Già il peso dei miliardi dei pacchetti d salvataggio per evitare il
collasso del sistema creditizio portano in sé un enorme potenziale
inflazionistico, senza nessuna prospettiva sociale. Tale tendenza andrà
ad aumentare quando la caduta congiunturale, dopo la fine dell'economia
delle bolle finanziarie, porterà alla luce le reali condizioni della
valorizzazione del capitale mondiale ed i bilanci delle grandi imprese
dovranno essere sostenute dallo Stato. Non c'è spazio per grandi
investimenti statali, ad esempio nella sanità e nell'istruzione, con una
nuova occupazione regolare. Al contrario, l'amministrazione
anti-sociale della povertà è destinata a peggiorare drammaticamente in
nome della gestione della crisi. Non possiamo dimenticare che l'economia
keynesiana non è stato altro che un programma di salvataggio del
capitalismo.
Anche il keynesismo sindacale e
politico della sinistra non ha mai rivendicato le necessità vitali in
quanto tali, ma sempre e solo ha invocato dei contributi per il successo
della valorizzazione del capitale e per la congiuntura interna. Ma chi
accetta il capitalismo in maniera incondizionata, muore insieme ad esso
nella crisi. L'argomento della "sostenibilità finanziaria", che si
presume debba essere tenuto in conto, non è mai stato altro che uno
strumento di disciplina. Un tale argomento viene ridotto all'assurdo
dall'inflazione del capitalismo di Stato. In prospettiva non c'è
nient'altro se non un nuovo programma per soppiantare il capitalismo.

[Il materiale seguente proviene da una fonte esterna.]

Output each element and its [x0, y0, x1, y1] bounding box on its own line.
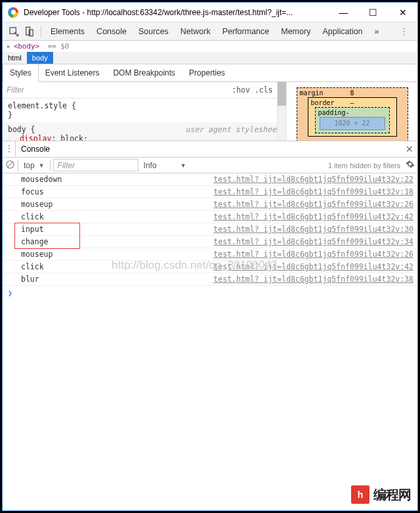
- console-output[interactable]: mousedowntest.html? ijt=ld8c6gbt1jq5fnf0…: [3, 173, 417, 510]
- log-source-link[interactable]: test.html? ijt=ld8c6gbt1jq5fnf099ilu4t32…: [213, 200, 413, 209]
- crumb-body-tag[interactable]: <body>: [14, 42, 40, 51]
- tab-performance[interactable]: Performance: [217, 22, 275, 40]
- subtab-properties[interactable]: Properties: [182, 64, 232, 81]
- console-filter-bar: top ▼ Filter Info ▼ 1 item hidden by fil…: [3, 158, 417, 173]
- chevron-down-icon: ▼: [180, 162, 186, 169]
- svg-line-4: [7, 162, 13, 167]
- console-log-row[interactable]: changetest.html? ijt=ld8c6gbt1jq5fnf099i…: [3, 236, 417, 248]
- chevron-down-icon: ▼: [39, 162, 45, 169]
- log-source-link[interactable]: test.html? ijt=ld8c6gbt1jq5fnf099ilu4t32…: [213, 262, 413, 271]
- watermark-logo-icon: h: [351, 485, 369, 504]
- tab-network[interactable]: Network: [175, 22, 216, 40]
- box-content[interactable]: 1020 × 22: [320, 117, 385, 130]
- log-message: mouseup: [21, 250, 213, 259]
- subtab-eventlisteners[interactable]: Event Listeners: [39, 64, 107, 81]
- console-tab[interactable]: Console: [16, 142, 402, 157]
- styles-filter-input[interactable]: Filter: [7, 85, 232, 95]
- context-selector[interactable]: top ▼: [21, 160, 47, 171]
- box-border[interactable]: border – padding- 1020 × 22: [308, 97, 397, 137]
- watermark-logo-text: 编程网: [373, 486, 411, 504]
- console-menu-icon[interactable]: ⋮: [3, 141, 16, 157]
- console-log-row[interactable]: clicktest.html? ijt=ld8c6gbt1jq5fnf099il…: [3, 211, 417, 223]
- subtab-styles[interactable]: Styles: [3, 64, 39, 82]
- rule-element-style[interactable]: element.style { }: [3, 99, 286, 122]
- styles-rules: Filter :hov .cls + element.style { } use…: [3, 82, 286, 141]
- console-log-row[interactable]: inputtest.html? ijt=ld8c6gbt1jq5fnf099il…: [3, 223, 417, 236]
- window-title: Developer Tools - http://localhost:63342…: [24, 8, 329, 17]
- css-prop: display: [20, 134, 51, 141]
- chrome-icon: [8, 7, 18, 18]
- log-source-link[interactable]: test.html? ijt=ld8c6gbt1jq5fnf099ilu4t32…: [213, 225, 413, 234]
- tab-console[interactable]: Console: [91, 22, 132, 40]
- path-body[interactable]: body: [27, 52, 53, 64]
- settings-menu-icon[interactable]: ⋮: [394, 22, 413, 40]
- styles-pane: Filter :hov .cls + element.style { } use…: [3, 82, 417, 141]
- log-message: blur: [21, 275, 213, 284]
- tab-elements[interactable]: Elements: [45, 22, 90, 40]
- console-log-row[interactable]: mouseuptest.html? ijt=ld8c6gbt1jq5fnf099…: [3, 198, 417, 211]
- close-button[interactable]: ✕: [388, 3, 417, 22]
- log-message: change: [21, 237, 213, 246]
- console-prompt[interactable]: ❯: [3, 286, 417, 300]
- console-log-row[interactable]: blurtest.html? ijt=ld8c6gbt1jq5fnf099ilu…: [3, 273, 417, 286]
- crumb-eq-label: == $0: [47, 42, 69, 51]
- tab-memory[interactable]: Memory: [276, 22, 316, 40]
- log-message: mouseup: [21, 200, 213, 209]
- console-drawer-header: ⋮ Console ✕: [3, 141, 417, 158]
- device-mode-icon[interactable]: [22, 24, 37, 39]
- console-log-row[interactable]: mousedowntest.html? ijt=ld8c6gbt1jq5fnf0…: [3, 173, 417, 186]
- log-message: click: [21, 262, 213, 271]
- console-log-row[interactable]: mouseuptest.html? ijt=ld8c6gbt1jq5fnf099…: [3, 248, 417, 261]
- maximize-button[interactable]: ☐: [358, 3, 388, 22]
- sidebar-tabs: Styles Event Listeners DOM Breakpoints P…: [3, 64, 417, 82]
- dom-path: html body: [3, 52, 417, 64]
- log-source-link[interactable]: test.html? ijt=ld8c6gbt1jq5fnf099ilu4t32…: [213, 212, 413, 221]
- styles-filter-bar: Filter :hov .cls +: [3, 82, 286, 99]
- window-controls: — ☐ ✕: [329, 3, 417, 22]
- console-settings-icon[interactable]: [406, 160, 415, 171]
- panel-tabbar: Elements Console Sources Network Perform…: [3, 22, 417, 41]
- box-margin[interactable]: margin 8 border – padding- 1020 × 22: [297, 87, 408, 141]
- log-source-link[interactable]: test.html? ijt=ld8c6gbt1jq5fnf099ilu4t32…: [213, 250, 413, 259]
- tab-sources[interactable]: Sources: [133, 22, 174, 40]
- log-source-link[interactable]: test.html? ijt=ld8c6gbt1jq5fnf099ilu4t32…: [213, 187, 413, 196]
- log-source-link[interactable]: test.html? ijt=ld8c6gbt1jq5fnf099ilu4t32…: [213, 175, 413, 184]
- tabbar-divider: [41, 26, 41, 37]
- devtools-window: Developer Tools - http://localhost:63342…: [2, 2, 418, 511]
- box-model-pane: margin 8 border – padding- 1020 × 22: [286, 82, 417, 141]
- log-message: mousedown: [21, 175, 213, 184]
- tab-overflow[interactable]: »: [369, 22, 385, 40]
- crumb-arrow-icon: ▸: [7, 42, 11, 51]
- window-titlebar[interactable]: Developer Tools - http://localhost:63342…: [3, 3, 417, 22]
- hov-cls-toggle[interactable]: :hov .cls: [232, 85, 272, 95]
- console-close-button[interactable]: ✕: [402, 144, 417, 154]
- css-val: block: [60, 134, 83, 141]
- log-source-link[interactable]: test.html? ijt=ld8c6gbt1jq5fnf099ilu4t32…: [213, 275, 413, 284]
- subtab-dombreakpoints[interactable]: DOM Breakpoints: [106, 64, 182, 81]
- console-log-row[interactable]: focustest.html? ijt=ld8c6gbt1jq5fnf099il…: [3, 186, 417, 198]
- box-padding[interactable]: padding- 1020 × 22: [315, 107, 390, 133]
- hidden-count-label: 1 item hidden by filters: [192, 162, 403, 169]
- path-html[interactable]: html: [3, 52, 27, 64]
- select-element-icon[interactable]: [7, 24, 21, 39]
- rule-selector: element.style {: [8, 101, 281, 110]
- filter-divider: [50, 160, 51, 171]
- dom-crumb: ▸ <body> == $0: [3, 41, 417, 52]
- log-message: focus: [21, 187, 213, 196]
- log-source-link[interactable]: test.html? ijt=ld8c6gbt1jq5fnf099ilu4t32…: [213, 237, 413, 246]
- rule-close: }: [8, 110, 281, 120]
- styles-scrollbar[interactable]: [277, 82, 286, 141]
- level-selector[interactable]: Info ▼: [141, 160, 189, 171]
- filter-divider: [18, 160, 18, 171]
- minimize-button[interactable]: —: [329, 3, 358, 22]
- ua-stylesheet-label: user agent stylesheet: [186, 125, 281, 134]
- rule-body[interactable]: user agent stylesheet body { display: bl…: [3, 122, 286, 141]
- console-filter-input[interactable]: Filter: [53, 159, 138, 171]
- log-message: click: [21, 212, 213, 221]
- tab-application[interactable]: Application: [317, 22, 368, 40]
- console-log-row[interactable]: clicktest.html? ijt=ld8c6gbt1jq5fnf099il…: [3, 261, 417, 273]
- clear-console-icon[interactable]: [5, 160, 15, 171]
- log-message: input: [21, 225, 213, 234]
- watermark-logo: h 编程网: [351, 485, 411, 504]
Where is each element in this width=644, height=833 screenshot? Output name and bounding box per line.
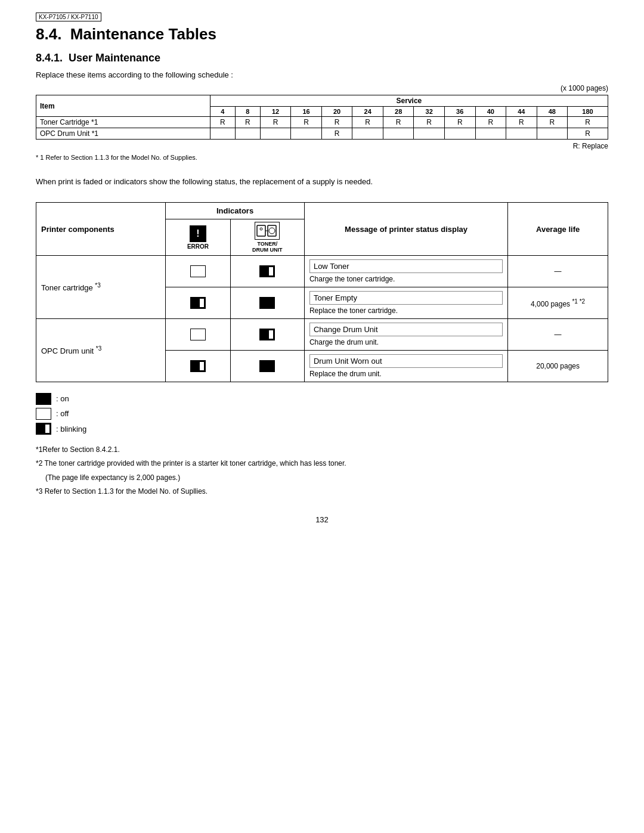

Quello che è all'ordine del giorno, come resistenza immediata, non è la
richiesta di programmi statali di congiuntura conformi al capitale,
programmi che sarebbero irrilevanti comunque, ma un movimento sociale
per l'aumento di salari e pensioni, per il salario minimo legale e per
l'abolizione dell'Agenda 2010, un movimento che non è possibile mettere
alle dipendenze del funzionamento del modo di produzione dominante.
- Robert Kurz - Contributo a “Sozialistische Politik und Wirtschaft“, Münchner -
fonte: EXIT!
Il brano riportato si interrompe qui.